I had previously attempted to build a code assessment tool in docker. That involves doing the following:

  • Build a web application which a user can interact with
  • Have a separate worker that would start container runs that would run the encapsulated code
  • Capture all of those data into some sort of database

The codebase for this can be found here: https://github.com/hairizuanbinnoorazman/Python_programming/tree/master/docker_code_executor

However, the above simple solution only works on a single node - if we were to go into a situation where we would be running hundreds/thousands of code runs at one time, then, we might not be able handle it on a single node - we would need to scale out.

Just a note here: Building a code assessment tool involves a lot more simply the code execution platform. There is also part about providing the “unit” test portion where test cases would be tested against code provided by the user of the platform. There is also the rewards system etc. However, these sections are “easier” or less interesting to talk about as compared to the code execution portion - this is where it would interesting to someone who delves in code/infrastructure - how to ensure we can adopt the best secure posture when taking in potential malicious attacks on the codebase.

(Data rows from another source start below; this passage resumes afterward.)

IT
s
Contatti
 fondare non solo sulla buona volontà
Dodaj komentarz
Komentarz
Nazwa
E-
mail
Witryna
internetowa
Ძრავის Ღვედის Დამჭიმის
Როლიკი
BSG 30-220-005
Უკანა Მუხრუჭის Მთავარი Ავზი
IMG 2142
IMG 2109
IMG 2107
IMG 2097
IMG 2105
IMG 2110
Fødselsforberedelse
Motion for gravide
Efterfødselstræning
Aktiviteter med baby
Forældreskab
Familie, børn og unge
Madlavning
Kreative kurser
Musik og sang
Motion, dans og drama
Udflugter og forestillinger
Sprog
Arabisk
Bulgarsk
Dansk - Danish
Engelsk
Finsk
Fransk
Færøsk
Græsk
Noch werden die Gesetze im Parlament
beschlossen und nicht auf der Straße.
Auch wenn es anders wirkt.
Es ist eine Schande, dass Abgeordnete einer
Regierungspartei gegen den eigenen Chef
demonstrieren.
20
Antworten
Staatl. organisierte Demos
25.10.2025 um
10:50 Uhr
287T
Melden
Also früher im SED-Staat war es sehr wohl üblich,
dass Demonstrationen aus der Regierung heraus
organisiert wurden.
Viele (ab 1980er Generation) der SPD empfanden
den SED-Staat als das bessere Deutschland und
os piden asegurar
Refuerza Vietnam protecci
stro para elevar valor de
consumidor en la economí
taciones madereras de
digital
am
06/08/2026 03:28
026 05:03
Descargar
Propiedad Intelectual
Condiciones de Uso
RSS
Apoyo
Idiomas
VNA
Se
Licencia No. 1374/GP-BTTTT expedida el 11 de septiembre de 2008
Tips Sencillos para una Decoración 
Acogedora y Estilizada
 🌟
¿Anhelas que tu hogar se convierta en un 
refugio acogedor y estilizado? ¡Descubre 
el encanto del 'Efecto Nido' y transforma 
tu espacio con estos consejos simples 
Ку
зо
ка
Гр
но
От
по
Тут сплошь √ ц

With regards to the implementation - this is the rough implementation that I have in mind (a thougher approach might be better as to whatever I have in mind)

  • Create a piece of controller/web applicaiton code that is able to manipulate kubernetes resources. This controller code would create jobs/pods that would then inject the third party code in and run it and store it.
  • User inputted code will be loaded in via configmaps (it can store up to 1mb) - we should have a limit to what can be passed to the execution engine
  • Logs are temporary stored in pods - this is fetched into the web application

The focus of this post is more of the security measures that we have done to try to harden the code execution portion in order to limit the blast radius of potential issues from user submitted code.

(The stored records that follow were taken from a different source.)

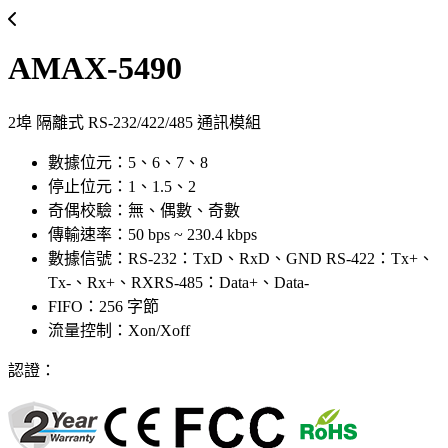
AMAX-5490
2埠 隔離式 RS-232/422/485 通訊模組
數據位元：5、6、7、8
停止位元：1、1.5、2
奇偶校驗：無、偶數、奇數
傳輸速率：50 bps ~ 230.4 kbps
數據信號：RS-232：TxD、RxD、GND RS-422：Tx+、
Tx-、Rx+、RXRS-485：Data+、Data-
FIFO：256 字節
流量控制：Xon/Xoff
認證：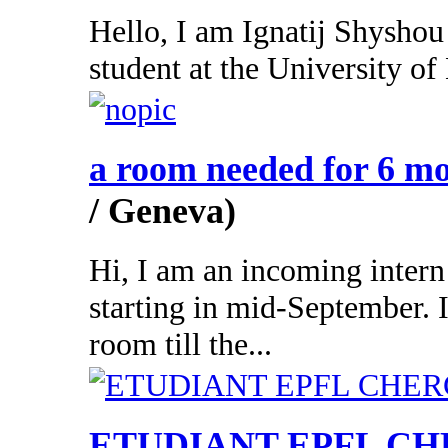
Hello, I am Ignatij Shyshou
student at the University of 
a room needed for 6 m
/ Geneva)
Hi, I am an incoming inter
starting in mid-September. 
room till the...
ETUDIANT EPFL C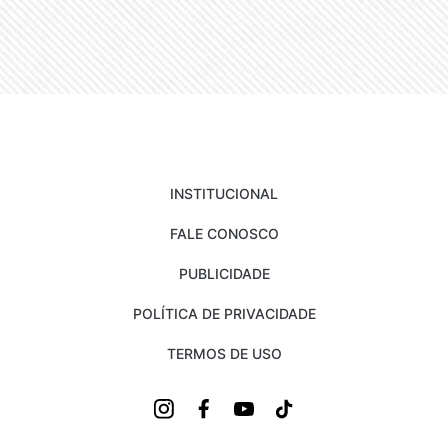
INSTITUCIONAL
FALE CONOSCO
PUBLICIDADE
POLÍTICA DE PRIVACIDADE
TERMOS DE USO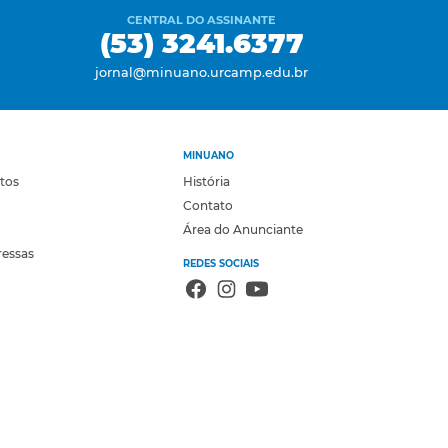
CENTRAL DO ASSINANTE
(53) 3241.6377
jornal@minuano.urcamp.edu.br
MINUANO
otos
História
Contato
Área do Anunciante
ressas
REDES SOCIAIS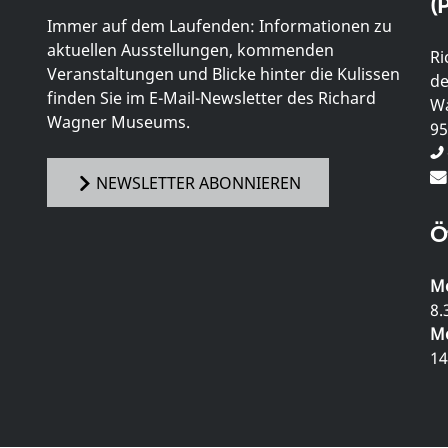
(P
Immer auf dem Laufenden: Informationen zu
aktuellen Ausstellungen, kommenden
Ri
Veranstaltungen und Blicke hinter die Kulissen
de
finden Sie im E-Mail-Newsletter des Richard
Wa
Wagner Museums.
95
NEWSLETTER ABONNIEREN
Ö
Mo
8.
Mo
14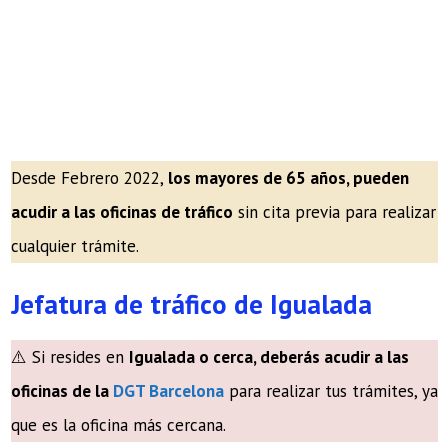
Desde Febrero 2022,
los mayores de 65 años, pueden
acudir a las oficinas de tráfico
sin cita previa para realizar
cualquier trámite.
Jefatura de tráfico de Igualada
⚠️ Si resides en
Igualada o cerca, deberás acudir a las
oficinas de la
DGT Barcelona
para realizar tus trámites, ya
que es la oficina más cercana.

Refer to the implementation here: https://github.com/hairizuanbinnoorazman/Go_Programming/tree/master/Apps/code-executor-k8s

Container based security measures

Smaller images for code execution platform

Run the application on smaller docker images where there are less utilities available. For Python - we can have the “normal” python. However, there are slim editions as well as alpine. Over here - there is also a choice for distroless but this would take a bit of research to get it working.

Not running the container as root

We need to ensure that the user on the container is not a root user. With that, we should be able to limit the potential things that a user would be able to within the container since most thigs that would alter file states on a server would require root permissions.

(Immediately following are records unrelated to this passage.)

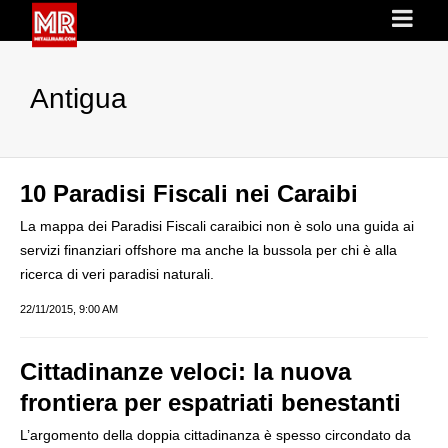
Antigua
10 Paradisi Fiscali nei Caraibi
La mappa dei Paradisi Fiscali caraibici non è solo una guida ai
servizi finanziari offshore ma anche la bussola per chi è alla
ricerca di veri paradisi naturali.
22/11/2015, 9:00 AM
Cittadinanze veloci: la nuova
frontiera per espatriati benestanti
L’argomento della doppia cittadinanza è spesso circondato da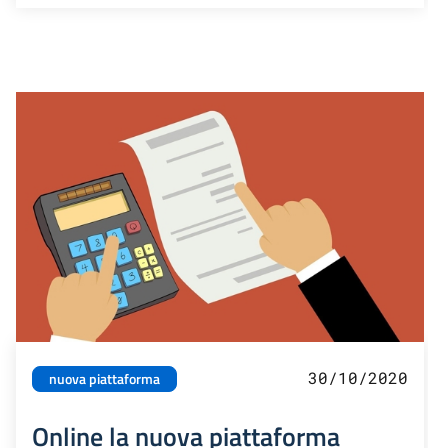
30/10/2020
nuova piattaforma
Online la nuova piattaforma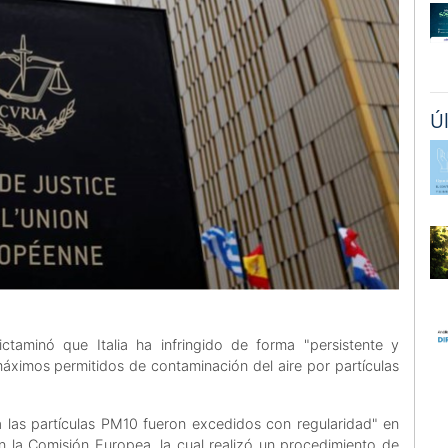
Ú
ctaminó que Italia ha infringido de forma "persistente y
áximos permitidos de contaminación del aire por partículas
ara las partículas PM10 fueron excedidos con regularidad" en
n la Comisión Europea, la cual realizó un procedimiento de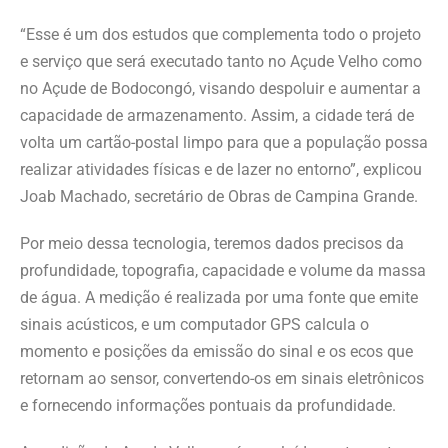
“Esse é um dos estudos que complementa todo o projeto
e serviço que será executado tanto no Açude Velho como
no Açude de Bodocongó, visando despoluir e aumentar a
capacidade de armazenamento. Assim, a cidade terá de
volta um cartão-postal limpo para que a população possa
realizar atividades físicas e de lazer no entorno”, explicou
Joab Machado, secretário de Obras de Campina Grande.
Por meio dessa tecnologia, teremos dados precisos da
profundidade, topografia, capacidade e volume da massa
de água. A medição é realizada por uma fonte que emite
sinais acústicos, e um computador GPS calcula o
momento e posições da emissão do sinal e os ecos que
retornam ao sensor, convertendo-os em sinais eletrônicos
e fornecendo informações pontuais da profundidade.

Run the deployment in different namespace

There is not much isolation when it comes to workloads and connectivity between pods in a Kubernetes cluster. We can’t use namespace to properly isolate the various pod executions - it is technically still possible for pods to converse between namespaces. Sometimes, this is a feature that people use when they might put all monitoring related pods in a namespace and the rest in a “application” namespace. One benefit for this slight segregation is the ease to delete resources.

If we know that the application resource is “hacked” and causing security issues - we can potentially go in and delete the entire namespace - all the resources tied to that namespace should be delete along side it.

Setting up a new Service account in kubernetes

Kubernetes would create pods with a service account - if not specified, it’ll go with default. We might specific things that we might add to service accounts which may not apply too well with what we’re trying to build here - so it’ll be better to start from a clean slate by creating a new service account. There could be a potential where default service account is already having some special kubernetes permissions - if this is so, it immediately raises the risk for the application.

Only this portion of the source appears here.